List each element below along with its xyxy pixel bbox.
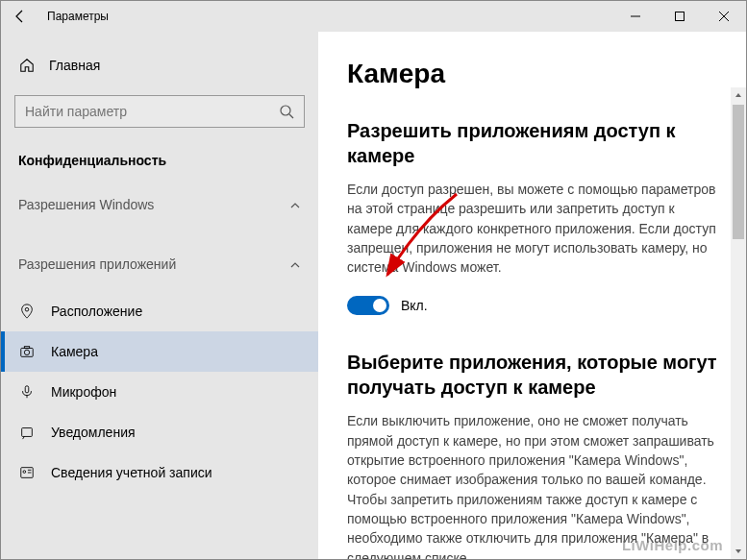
sidebar-item-camera[interactable]: Камера	[1, 331, 318, 372]
window-title: Параметры	[47, 10, 109, 23]
svg-rect-9	[24, 347, 29, 349]
group-label: Разрешения Windows	[18, 197, 154, 212]
svg-rect-10	[25, 386, 29, 393]
section-description-allow: Если доступ разрешен, вы можете с помощь…	[347, 180, 717, 277]
svg-point-8	[24, 350, 29, 354]
notifications-icon	[18, 424, 36, 441]
sidebar-item-label: Микрофон	[51, 384, 116, 400]
svg-point-4	[281, 106, 290, 115]
sidebar-item-notifications[interactable]: Уведомления	[1, 412, 318, 452]
camera-access-toggle[interactable]	[347, 296, 389, 315]
sidebar-item-location[interactable]: Расположение	[1, 291, 318, 331]
scrollbar-thumb[interactable]	[733, 105, 744, 239]
svg-line-5	[289, 114, 293, 118]
chevron-up-icon	[289, 199, 301, 210]
watermark: LiWiHelp.com	[622, 537, 723, 553]
location-icon	[18, 303, 36, 320]
group-app-permissions[interactable]: Разрешения приложений	[1, 247, 318, 281]
section-heading: Конфиденциальность	[1, 145, 318, 187]
svg-rect-12	[22, 428, 33, 437]
maximize-button[interactable]	[658, 1, 702, 32]
chevron-up-icon	[289, 258, 301, 270]
sidebar-item-account-info[interactable]: Сведения учетной записи	[1, 452, 318, 493]
search-input[interactable]	[14, 95, 305, 128]
svg-point-14	[23, 471, 26, 474]
nav-home-label: Главная	[49, 58, 100, 73]
sidebar-item-microphone[interactable]: Микрофон	[1, 372, 318, 412]
svg-point-6	[25, 307, 29, 311]
close-button[interactable]	[702, 1, 746, 32]
sidebar: Главная Конфиденциальность Разрешения Wi…	[1, 32, 318, 559]
page-title: Камера	[347, 59, 717, 89]
scroll-up-icon[interactable]	[733, 89, 744, 101]
content-area: Камера Разрешить приложениям доступ к ка…	[318, 32, 746, 559]
sidebar-item-label: Камера	[51, 344, 98, 359]
camera-icon	[18, 343, 36, 360]
account-info-icon	[18, 464, 36, 481]
toggle-label: Вкл.	[401, 298, 428, 313]
titlebar: Параметры	[1, 1, 746, 32]
sidebar-item-label: Расположение	[51, 304, 142, 319]
group-windows-permissions[interactable]: Разрешения Windows	[1, 187, 318, 222]
sidebar-item-label: Уведомления	[51, 425, 136, 440]
home-icon	[18, 57, 36, 74]
section-heading-allow: Разрешить приложениям доступ к камере	[347, 118, 717, 168]
search-icon	[279, 104, 294, 119]
section-heading-choose-apps: Выберите приложения, которые могут получ…	[347, 350, 717, 400]
group-label: Разрешения приложений	[18, 256, 176, 272]
svg-rect-1	[676, 12, 685, 21]
scroll-down-icon[interactable]	[733, 546, 744, 557]
microphone-icon	[18, 383, 36, 401]
nav-home[interactable]: Главная	[1, 49, 318, 82]
vertical-scrollbar[interactable]	[731, 87, 746, 559]
minimize-button[interactable]	[613, 1, 658, 32]
search-field[interactable]	[25, 104, 279, 119]
sidebar-item-label: Сведения учетной записи	[51, 465, 212, 480]
back-button[interactable]	[11, 7, 30, 26]
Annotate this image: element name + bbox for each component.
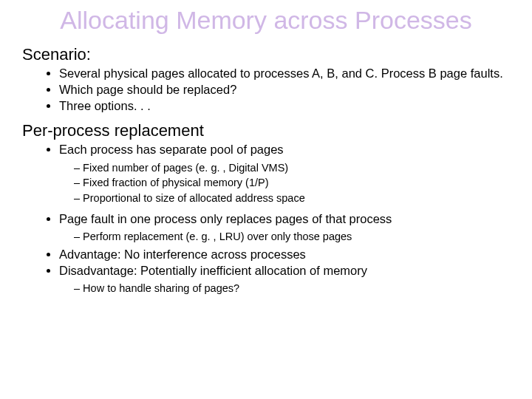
scenario-bullets: Several physical pages allocated to proc…: [22, 66, 510, 114]
bullet-item: Several physical pages allocated to proc…: [59, 66, 510, 81]
sub-bullet-item: Proportional to size of allocated addres…: [74, 191, 510, 206]
per-process-sub-1: Fixed number of pages (e. g. , Digital V…: [22, 161, 510, 206]
bullet-item: Three options. . .: [59, 98, 510, 114]
bullet-item: Advantage: No interference across proces…: [59, 247, 510, 262]
bullet-item: Which page should be replaced?: [59, 82, 510, 98]
per-process-bullets-2: Page fault in one process only replaces …: [22, 211, 510, 227]
per-process-sub-3: How to handle sharing of pages?: [22, 282, 510, 296]
slide-title: Allocating Memory across Processes: [22, 6, 510, 35]
sub-bullet-item: Fixed fraction of physical memory (1/P): [74, 176, 510, 191]
sub-bullet-item: How to handle sharing of pages?: [74, 282, 510, 296]
slide: Allocating Memory across Processes Scena…: [0, 0, 532, 399]
bullet-item: Page fault in one process only replaces …: [59, 211, 510, 227]
per-process-bullets-1: Each process has separate pool of pages: [22, 142, 510, 157]
per-process-bullets-3: Advantage: No interference across proces…: [22, 247, 510, 279]
bullet-item: Disadvantage: Potentially inefficient al…: [59, 263, 510, 279]
per-process-heading: Per-process replacement: [22, 121, 510, 140]
scenario-heading: Scenario:: [22, 45, 510, 64]
per-process-sub-2: Perform replacement (e. g. , LRU) over o…: [22, 230, 510, 245]
sub-bullet-item: Perform replacement (e. g. , LRU) over o…: [74, 230, 510, 245]
bullet-item: Each process has separate pool of pages: [59, 142, 510, 157]
sub-bullet-item: Fixed number of pages (e. g. , Digital V…: [74, 161, 510, 176]
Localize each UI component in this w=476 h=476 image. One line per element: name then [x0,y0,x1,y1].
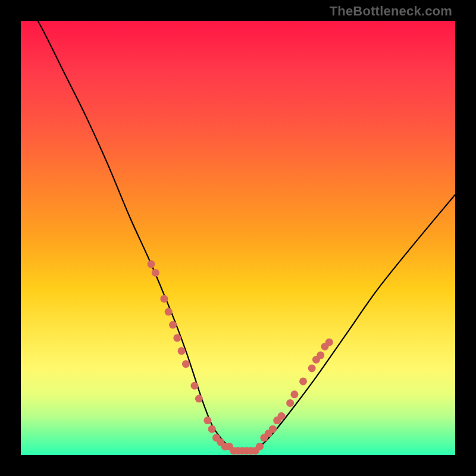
highlight-dots [148,260,333,455]
highlight-dot [169,321,177,329]
highlight-dot [308,365,316,372]
highlight-dot [286,399,294,407]
highlight-dot [203,416,211,424]
highlight-dot [256,443,264,450]
highlight-dot [195,395,203,403]
highlight-dot [278,412,286,420]
highlight-dot [325,339,333,346]
highlight-dot [152,269,159,277]
highlight-dot [182,360,190,368]
plot-area [21,21,455,455]
highlight-dot [290,390,298,398]
highlight-dot [160,295,168,303]
watermark-text: TheBottleneck.com [330,4,452,19]
highlight-dot [165,308,173,316]
highlight-dot [299,377,307,385]
highlight-dot [191,382,199,390]
highlight-dot [178,347,186,355]
chart-frame: TheBottleneck.com [0,0,476,476]
highlight-dot [173,334,181,342]
highlight-dot [208,425,216,433]
highlight-dot [317,352,324,359]
highlight-dot [148,260,155,268]
highlight-dot [269,425,277,433]
bottleneck-curve [21,0,455,452]
chart-svg [21,21,455,455]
--------------------
_About this exercise_
Drop every picture from the data, then output all the rest exactly.

_Response_
List each element below along with its xyxy pixel bbox.
sidebar-item-camera[interactable]: Камера	[1, 331, 318, 372]
window-title: Параметры	[47, 10, 109, 23]
svg-rect-9	[24, 347, 29, 349]
group-label: Разрешения Windows	[18, 197, 154, 212]
svg-rect-10	[25, 386, 29, 393]
section-description-allow: Если доступ разрешен, вы можете с помощь…	[347, 180, 717, 277]
svg-point-8	[24, 350, 29, 354]
notifications-icon	[18, 424, 36, 441]
sidebar-item-label: Микрофон	[51, 384, 116, 400]
svg-point-4	[281, 106, 290, 115]
sidebar-item-notifications[interactable]: Уведомления	[1, 412, 318, 452]
camera-access-toggle[interactable]	[347, 296, 389, 315]
sidebar-item-location[interactable]: Расположение	[1, 291, 318, 331]
scrollbar-thumb[interactable]	[733, 105, 744, 239]
svg-line-5	[289, 114, 293, 118]
chevron-up-icon	[289, 199, 301, 210]
watermark: LiWiHelp.com	[622, 537, 723, 553]
location-icon	[18, 303, 36, 320]
group-app-permissions[interactable]: Разрешения приложений	[1, 247, 318, 281]
section-heading: Конфиденциальность	[1, 145, 318, 187]
svg-rect-12	[22, 428, 33, 437]
maximize-button[interactable]	[658, 1, 702, 32]
chevron-up-icon	[289, 258, 301, 270]
sidebar-item-account-info[interactable]: Сведения учетной записи	[1, 452, 318, 493]
search-input[interactable]	[14, 95, 305, 128]
svg-point-14	[23, 471, 26, 474]
nav-home-label: Главная	[49, 58, 100, 73]
sidebar-item-microphone[interactable]: Микрофон	[1, 372, 318, 412]
svg-point-6	[25, 307, 29, 311]
close-button[interactable]	[702, 1, 746, 32]
sidebar: Главная Конфиденциальность Разрешения Wi…	[1, 32, 318, 559]
page-title: Камера	[347, 59, 717, 89]
scroll-up-icon[interactable]	[733, 89, 744, 101]
content-area: Камера Разрешить приложениям доступ к ка…	[318, 32, 746, 559]
sidebar-item-label: Камера	[51, 344, 98, 359]
camera-icon	[18, 343, 36, 360]
account-info-icon	[18, 464, 36, 481]
toggle-label: Вкл.	[401, 298, 428, 313]
titlebar: Параметры	[1, 1, 746, 32]
sidebar-item-label: Расположение	[51, 304, 142, 319]
group-windows-permissions[interactable]: Разрешения Windows	[1, 187, 318, 222]
sidebar-item-label: Уведомления	[51, 425, 136, 440]
home-icon	[18, 57, 36, 74]
section-heading-allow: Разрешить приложениям доступ к камере	[347, 118, 717, 168]
search-icon	[279, 104, 294, 119]
section-heading-choose-apps: Выберите приложения, которые могут получ…	[347, 350, 717, 400]
group-label: Разрешения приложений	[18, 256, 176, 272]
svg-rect-1	[676, 12, 685, 21]
scroll-down-icon[interactable]	[733, 546, 744, 557]
microphone-icon	[18, 383, 36, 401]
nav-home[interactable]: Главная	[1, 49, 318, 82]
vertical-scrollbar[interactable]	[731, 87, 746, 559]
minimize-button[interactable]	[613, 1, 658, 32]
search-field[interactable]	[25, 104, 279, 119]
sidebar-item-label: Сведения учетной записи	[51, 465, 212, 480]
back-button[interactable]	[11, 7, 30, 26]
Annotate this image: element name + bbox for each component.
scenario-bullets: Several physical pages allocated to proc…: [22, 66, 510, 114]
bullet-item: Several physical pages allocated to proc…: [59, 66, 510, 81]
sub-bullet-item: Proportional to size of allocated addres…: [74, 191, 510, 206]
per-process-sub-1: Fixed number of pages (e. g. , Digital V…: [22, 161, 510, 206]
bullet-item: Three options. . .: [59, 98, 510, 114]
bullet-item: Advantage: No interference across proces…: [59, 247, 510, 262]
bullet-item: Which page should be replaced?: [59, 82, 510, 98]
per-process-bullets-2: Page fault in one process only replaces …: [22, 211, 510, 227]
per-process-sub-3: How to handle sharing of pages?: [22, 282, 510, 296]
slide-title: Allocating Memory across Processes: [22, 6, 510, 35]
sub-bullet-item: Fixed fraction of physical memory (1/P): [74, 176, 510, 191]
sub-bullet-item: How to handle sharing of pages?: [74, 282, 510, 296]
slide: Allocating Memory across Processes Scena…: [0, 0, 532, 399]
bullet-item: Page fault in one process only replaces …: [59, 211, 510, 227]
per-process-bullets-1: Each process has separate pool of pages: [22, 142, 510, 157]
per-process-bullets-3: Advantage: No interference across proces…: [22, 247, 510, 279]
bullet-item: Disadvantage: Potentially inefficient al…: [59, 263, 510, 279]
per-process-heading: Per-process replacement: [22, 121, 510, 140]
scenario-heading: Scenario:: [22, 45, 510, 64]
per-process-sub-2: Perform replacement (e. g. , LRU) over o…: [22, 230, 510, 245]
sub-bullet-item: Perform replacement (e. g. , LRU) over o…: [74, 230, 510, 245]
bullet-item: Each process has separate pool of pages: [59, 142, 510, 157]
sub-bullet-item: Fixed number of pages (e. g. , Digital V…: [74, 161, 510, 176]
Localize each UI component in this w=476 h=476 image. One line per element: name then [x0,y0,x1,y1].
highlight-dots [148,260,333,455]
highlight-dot [169,321,177,329]
highlight-dot [308,365,316,372]
highlight-dot [286,399,294,407]
highlight-dot [203,416,211,424]
highlight-dot [256,443,264,450]
highlight-dot [195,395,203,403]
highlight-dot [278,412,286,420]
highlight-dot [325,339,333,346]
highlight-dot [152,269,159,277]
highlight-dot [182,360,190,368]
plot-area [21,21,455,455]
highlight-dot [290,390,298,398]
highlight-dot [160,295,168,303]
watermark-text: TheBottleneck.com [330,4,452,19]
highlight-dot [165,308,173,316]
highlight-dot [299,377,307,385]
highlight-dot [191,382,199,390]
highlight-dot [178,347,186,355]
chart-frame: TheBottleneck.com [0,0,476,476]
highlight-dot [173,334,181,342]
highlight-dot [208,425,216,433]
highlight-dot [317,352,324,359]
highlight-dot [148,260,155,268]
highlight-dot [269,425,277,433]
bottleneck-curve [21,0,455,452]
chart-svg [21,21,455,455]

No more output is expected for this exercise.